Published in final edited form as: Southwest J Pulm Crit Care. 2011 Dec 8;3:159–168.

The Impact of Sleep-Disordered Breathing on Body Mass Index (BMI): The Sleep Heart Health Study (SHHS)

Mark A Brown 1, James L Goodwin 2, Graciela E Silva 3, Ajay Behari 4, Anne B Newman 5,6, Naresh M Punjabi 7, Helaine E Resnick 8, John A Robbins 9, Stuart F Quan 2,10
PMCID: PMC3266949  NIHMSID: NIHMS343083  PMID: 22288025

Abstract

Introduction

It is well known that obesity is a risk factor for sleep-disordered breathing (SDB). However, whether SDB predicts increase in BMI is not well defined. Data from the Sleep Heart Health Study (SHHS) were analyzed to determine whether SDB predicts longitudinal increase in BMI, adjusted for confounding factors.

Methods

A full-montage unattended home polysomnogram (PSG) and body anthropometric measurements were obtained approximately five years apart in 3001 participants. Apnea-hypopnea index (AHI) was categorized using clinical thresholds: < 5 (normal), ≥ 5 to <15 (mild sleep apnea), and ≥ 15 (moderate to severe sleep apnea). Linear regression was used to examine the association between the three AHI groups and increased BMI. The model included age, gender, race, baseline BMI, and change in AHI as covariates.

Results

Mean (SD) age was 62.2 years (10.14), 55.2% were female and 76.1% were Caucasian. Five-year increase in BMI was modest with a mean (SD) change of 0.53 (2.62) kg/m2 (p=0.071). A multivariate regression model showed that subjects with a baseline AHI between 5–15 had a mean increase in BMI of 0.22 kg/m2 (p=0.055) and those with baseline AHI ≥ 15 had a BMI increase of 0.51 kg/m2 (p<0.001) compared to those with baseline AHI of <5.

Conclusion

Our findings suggest that there is a positive association between severity of SDB and subsequent increased BMI over approximately 5 years.
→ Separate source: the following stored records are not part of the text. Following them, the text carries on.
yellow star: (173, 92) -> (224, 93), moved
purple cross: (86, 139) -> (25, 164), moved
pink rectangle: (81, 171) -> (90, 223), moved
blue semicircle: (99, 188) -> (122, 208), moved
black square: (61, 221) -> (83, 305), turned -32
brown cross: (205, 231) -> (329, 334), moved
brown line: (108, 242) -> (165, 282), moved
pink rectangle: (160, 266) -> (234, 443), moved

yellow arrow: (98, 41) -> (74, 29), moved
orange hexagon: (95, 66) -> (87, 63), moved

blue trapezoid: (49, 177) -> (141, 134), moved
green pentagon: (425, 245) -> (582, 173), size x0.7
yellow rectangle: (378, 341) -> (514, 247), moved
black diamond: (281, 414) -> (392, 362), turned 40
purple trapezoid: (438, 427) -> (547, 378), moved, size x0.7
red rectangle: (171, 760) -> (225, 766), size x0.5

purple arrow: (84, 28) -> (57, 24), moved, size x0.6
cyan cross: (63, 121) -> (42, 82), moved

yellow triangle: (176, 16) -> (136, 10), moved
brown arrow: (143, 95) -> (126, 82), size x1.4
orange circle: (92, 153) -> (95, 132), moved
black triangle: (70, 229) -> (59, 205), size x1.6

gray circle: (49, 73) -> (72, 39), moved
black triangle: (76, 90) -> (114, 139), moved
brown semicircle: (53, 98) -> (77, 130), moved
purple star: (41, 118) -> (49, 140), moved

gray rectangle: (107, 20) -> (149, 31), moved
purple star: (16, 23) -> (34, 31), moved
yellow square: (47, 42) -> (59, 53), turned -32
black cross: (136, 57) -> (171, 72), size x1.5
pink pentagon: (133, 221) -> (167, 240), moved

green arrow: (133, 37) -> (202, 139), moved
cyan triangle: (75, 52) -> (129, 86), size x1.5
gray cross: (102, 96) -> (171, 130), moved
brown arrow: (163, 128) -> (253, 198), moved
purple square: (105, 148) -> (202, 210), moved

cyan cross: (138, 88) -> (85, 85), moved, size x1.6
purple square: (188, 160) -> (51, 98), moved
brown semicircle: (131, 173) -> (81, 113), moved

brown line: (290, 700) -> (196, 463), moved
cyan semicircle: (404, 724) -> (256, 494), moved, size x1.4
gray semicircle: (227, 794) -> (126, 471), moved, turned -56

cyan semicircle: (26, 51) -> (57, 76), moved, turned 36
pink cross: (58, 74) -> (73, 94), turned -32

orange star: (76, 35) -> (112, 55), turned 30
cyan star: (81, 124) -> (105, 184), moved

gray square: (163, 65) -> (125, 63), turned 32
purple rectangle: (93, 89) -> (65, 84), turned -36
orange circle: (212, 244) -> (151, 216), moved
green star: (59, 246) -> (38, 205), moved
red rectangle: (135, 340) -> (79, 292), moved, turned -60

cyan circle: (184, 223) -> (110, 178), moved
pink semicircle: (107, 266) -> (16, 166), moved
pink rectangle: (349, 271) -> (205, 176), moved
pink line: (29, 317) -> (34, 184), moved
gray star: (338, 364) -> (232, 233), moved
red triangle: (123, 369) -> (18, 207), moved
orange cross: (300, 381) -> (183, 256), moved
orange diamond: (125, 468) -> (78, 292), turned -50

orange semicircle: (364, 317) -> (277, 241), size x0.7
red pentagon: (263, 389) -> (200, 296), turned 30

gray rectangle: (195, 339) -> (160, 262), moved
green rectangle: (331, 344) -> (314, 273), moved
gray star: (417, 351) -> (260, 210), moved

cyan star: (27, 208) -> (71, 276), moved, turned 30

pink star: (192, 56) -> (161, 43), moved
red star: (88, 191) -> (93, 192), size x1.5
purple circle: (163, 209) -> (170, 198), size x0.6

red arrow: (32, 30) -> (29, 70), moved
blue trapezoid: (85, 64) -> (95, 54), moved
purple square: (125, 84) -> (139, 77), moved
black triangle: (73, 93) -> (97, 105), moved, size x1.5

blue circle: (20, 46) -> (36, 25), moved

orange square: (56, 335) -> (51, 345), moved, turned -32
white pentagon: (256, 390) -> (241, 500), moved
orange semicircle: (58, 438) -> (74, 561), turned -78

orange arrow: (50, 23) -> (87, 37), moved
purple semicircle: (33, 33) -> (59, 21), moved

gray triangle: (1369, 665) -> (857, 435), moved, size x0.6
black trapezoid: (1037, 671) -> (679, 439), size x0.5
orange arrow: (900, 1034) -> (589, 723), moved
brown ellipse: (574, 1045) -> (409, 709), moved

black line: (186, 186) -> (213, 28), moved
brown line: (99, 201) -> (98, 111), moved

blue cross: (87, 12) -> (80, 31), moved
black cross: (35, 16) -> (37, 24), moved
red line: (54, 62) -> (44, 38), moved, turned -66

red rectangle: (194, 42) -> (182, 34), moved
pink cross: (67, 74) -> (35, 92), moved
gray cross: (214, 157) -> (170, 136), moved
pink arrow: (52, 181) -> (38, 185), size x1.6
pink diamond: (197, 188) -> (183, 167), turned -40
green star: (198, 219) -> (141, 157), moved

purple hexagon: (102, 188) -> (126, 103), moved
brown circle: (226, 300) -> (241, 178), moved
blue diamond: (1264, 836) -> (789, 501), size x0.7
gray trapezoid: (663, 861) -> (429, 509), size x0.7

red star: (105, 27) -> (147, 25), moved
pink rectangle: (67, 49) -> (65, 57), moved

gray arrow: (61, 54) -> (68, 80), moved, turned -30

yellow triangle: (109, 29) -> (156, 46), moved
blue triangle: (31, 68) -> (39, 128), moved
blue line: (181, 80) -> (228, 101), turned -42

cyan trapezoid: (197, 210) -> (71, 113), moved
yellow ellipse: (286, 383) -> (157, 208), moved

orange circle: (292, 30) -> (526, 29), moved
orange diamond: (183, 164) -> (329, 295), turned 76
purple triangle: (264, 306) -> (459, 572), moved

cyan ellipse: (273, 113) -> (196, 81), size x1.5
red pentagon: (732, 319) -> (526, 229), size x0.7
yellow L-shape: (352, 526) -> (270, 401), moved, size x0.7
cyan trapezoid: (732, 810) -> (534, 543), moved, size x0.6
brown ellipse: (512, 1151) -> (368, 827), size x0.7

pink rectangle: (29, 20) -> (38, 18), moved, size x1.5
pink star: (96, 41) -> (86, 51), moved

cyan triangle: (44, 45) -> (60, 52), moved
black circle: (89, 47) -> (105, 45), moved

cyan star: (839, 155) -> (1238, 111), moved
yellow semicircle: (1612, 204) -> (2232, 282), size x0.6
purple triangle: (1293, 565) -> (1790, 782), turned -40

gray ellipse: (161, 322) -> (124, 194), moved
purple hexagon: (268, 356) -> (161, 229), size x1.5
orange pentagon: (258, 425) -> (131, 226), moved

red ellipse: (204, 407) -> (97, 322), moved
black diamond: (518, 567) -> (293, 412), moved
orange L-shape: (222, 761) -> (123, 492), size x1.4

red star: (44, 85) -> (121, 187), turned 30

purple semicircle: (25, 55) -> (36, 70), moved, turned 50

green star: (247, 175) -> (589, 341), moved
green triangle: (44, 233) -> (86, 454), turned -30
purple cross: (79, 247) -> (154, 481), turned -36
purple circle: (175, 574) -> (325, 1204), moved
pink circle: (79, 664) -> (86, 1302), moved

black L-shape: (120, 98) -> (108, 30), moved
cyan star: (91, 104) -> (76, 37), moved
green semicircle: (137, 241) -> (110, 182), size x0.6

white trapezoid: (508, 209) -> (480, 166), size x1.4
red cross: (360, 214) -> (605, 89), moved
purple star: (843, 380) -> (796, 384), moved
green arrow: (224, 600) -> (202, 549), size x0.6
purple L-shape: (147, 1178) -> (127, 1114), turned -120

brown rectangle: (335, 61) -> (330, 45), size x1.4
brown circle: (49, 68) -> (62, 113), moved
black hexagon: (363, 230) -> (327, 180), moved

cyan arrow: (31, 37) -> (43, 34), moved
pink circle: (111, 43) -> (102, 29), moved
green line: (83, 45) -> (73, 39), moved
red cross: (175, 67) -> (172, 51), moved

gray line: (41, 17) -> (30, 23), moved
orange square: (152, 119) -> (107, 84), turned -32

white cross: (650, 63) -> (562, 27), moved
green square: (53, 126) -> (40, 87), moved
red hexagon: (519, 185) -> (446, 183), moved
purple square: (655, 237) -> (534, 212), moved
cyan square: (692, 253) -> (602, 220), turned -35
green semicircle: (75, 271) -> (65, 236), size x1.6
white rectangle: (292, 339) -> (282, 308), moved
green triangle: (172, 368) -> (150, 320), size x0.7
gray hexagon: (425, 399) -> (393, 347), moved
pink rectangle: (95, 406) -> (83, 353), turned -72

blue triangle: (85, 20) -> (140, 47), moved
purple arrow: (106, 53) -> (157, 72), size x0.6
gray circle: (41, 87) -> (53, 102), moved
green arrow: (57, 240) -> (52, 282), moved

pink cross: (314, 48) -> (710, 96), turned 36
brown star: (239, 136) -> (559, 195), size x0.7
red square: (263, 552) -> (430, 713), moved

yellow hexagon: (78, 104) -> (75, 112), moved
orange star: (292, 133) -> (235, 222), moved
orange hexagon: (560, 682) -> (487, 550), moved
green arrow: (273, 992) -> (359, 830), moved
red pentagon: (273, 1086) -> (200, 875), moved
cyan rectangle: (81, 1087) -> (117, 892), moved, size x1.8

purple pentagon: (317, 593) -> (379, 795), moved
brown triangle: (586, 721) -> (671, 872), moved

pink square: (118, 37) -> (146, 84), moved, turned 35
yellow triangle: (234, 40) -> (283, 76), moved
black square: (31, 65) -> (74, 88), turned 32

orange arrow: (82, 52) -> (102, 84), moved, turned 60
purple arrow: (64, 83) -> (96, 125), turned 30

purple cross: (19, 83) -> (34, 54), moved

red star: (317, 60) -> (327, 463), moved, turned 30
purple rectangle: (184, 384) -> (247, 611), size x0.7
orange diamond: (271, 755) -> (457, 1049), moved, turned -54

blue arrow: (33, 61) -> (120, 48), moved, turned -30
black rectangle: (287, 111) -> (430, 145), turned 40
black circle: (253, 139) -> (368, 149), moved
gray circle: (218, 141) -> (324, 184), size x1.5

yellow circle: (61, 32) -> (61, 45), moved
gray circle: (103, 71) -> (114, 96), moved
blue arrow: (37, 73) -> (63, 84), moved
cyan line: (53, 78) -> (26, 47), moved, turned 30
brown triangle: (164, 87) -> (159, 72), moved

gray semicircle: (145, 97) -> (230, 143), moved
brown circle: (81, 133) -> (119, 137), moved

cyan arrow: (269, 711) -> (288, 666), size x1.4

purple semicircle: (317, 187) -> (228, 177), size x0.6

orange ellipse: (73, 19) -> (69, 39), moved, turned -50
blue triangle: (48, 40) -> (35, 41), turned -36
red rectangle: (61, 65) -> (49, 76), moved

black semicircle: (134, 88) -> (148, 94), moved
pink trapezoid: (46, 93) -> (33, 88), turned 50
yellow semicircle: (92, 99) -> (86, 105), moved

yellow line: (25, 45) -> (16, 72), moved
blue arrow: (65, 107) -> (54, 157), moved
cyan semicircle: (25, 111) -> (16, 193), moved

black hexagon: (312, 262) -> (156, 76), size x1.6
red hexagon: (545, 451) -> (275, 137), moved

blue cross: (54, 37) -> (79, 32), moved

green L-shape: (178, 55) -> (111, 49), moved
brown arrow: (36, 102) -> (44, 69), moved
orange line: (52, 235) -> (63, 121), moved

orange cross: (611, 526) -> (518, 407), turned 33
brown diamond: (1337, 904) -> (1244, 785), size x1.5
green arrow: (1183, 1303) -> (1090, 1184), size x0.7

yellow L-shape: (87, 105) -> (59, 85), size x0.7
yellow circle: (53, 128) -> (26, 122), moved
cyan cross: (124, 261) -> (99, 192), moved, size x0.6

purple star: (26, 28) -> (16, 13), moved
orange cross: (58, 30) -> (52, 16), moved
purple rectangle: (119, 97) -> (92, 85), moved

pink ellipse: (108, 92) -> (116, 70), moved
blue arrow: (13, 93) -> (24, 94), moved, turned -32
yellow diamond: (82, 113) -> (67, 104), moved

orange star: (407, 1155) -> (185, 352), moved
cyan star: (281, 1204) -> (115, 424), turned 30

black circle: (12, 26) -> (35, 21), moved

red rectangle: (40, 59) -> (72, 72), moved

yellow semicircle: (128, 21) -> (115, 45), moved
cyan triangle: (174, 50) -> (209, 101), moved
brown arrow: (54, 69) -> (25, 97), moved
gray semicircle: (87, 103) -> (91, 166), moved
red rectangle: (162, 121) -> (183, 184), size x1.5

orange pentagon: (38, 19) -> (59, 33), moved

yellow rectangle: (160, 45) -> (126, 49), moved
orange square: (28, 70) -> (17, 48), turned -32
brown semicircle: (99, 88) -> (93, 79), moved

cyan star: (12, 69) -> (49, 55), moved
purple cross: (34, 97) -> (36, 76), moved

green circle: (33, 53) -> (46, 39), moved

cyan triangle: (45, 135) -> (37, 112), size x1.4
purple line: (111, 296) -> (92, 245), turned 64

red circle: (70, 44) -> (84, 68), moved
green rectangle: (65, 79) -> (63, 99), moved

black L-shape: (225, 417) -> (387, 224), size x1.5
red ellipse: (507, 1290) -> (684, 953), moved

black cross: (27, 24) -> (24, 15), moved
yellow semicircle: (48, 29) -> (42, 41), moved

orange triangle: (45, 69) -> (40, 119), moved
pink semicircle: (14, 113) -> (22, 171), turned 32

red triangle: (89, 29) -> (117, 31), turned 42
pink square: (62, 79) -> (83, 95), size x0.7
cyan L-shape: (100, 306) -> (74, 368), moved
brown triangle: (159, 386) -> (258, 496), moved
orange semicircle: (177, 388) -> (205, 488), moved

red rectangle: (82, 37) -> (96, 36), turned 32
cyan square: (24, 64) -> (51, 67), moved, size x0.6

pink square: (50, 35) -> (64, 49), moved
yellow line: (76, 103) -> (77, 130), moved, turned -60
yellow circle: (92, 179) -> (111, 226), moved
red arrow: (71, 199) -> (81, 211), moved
This observation may help explain why persons with SDB have difficulty losing weight.

Keywords: Sleep Apnea, Weight Gain, Obesity

Introduction

There is overwhelming epidemiological and clinical data indicating that obesity is a risk factor for sleep disordered breathing (SDB).18 The association between obesity and SDB is substantial, with high body mass index (BMI) contributing to moderate to severe SDB in 58% of affected persons.9 The effect of obesity is greater in men than women1,1012 although it decreases with increasing age.6,7 In addition, weight loss has been demonstrated to decrease the severity of SDB.10,13,14 Longitudinal data from population studies including the Sleep Heart Health Study (SHHS),10 the Wisconsin Sleep Cohort,15 and the Cleveland Family Study6 have initially focused on the impact of increased weight on SDB severity. However, examination of the opposite causal pathway has yet to be prospectively addressed.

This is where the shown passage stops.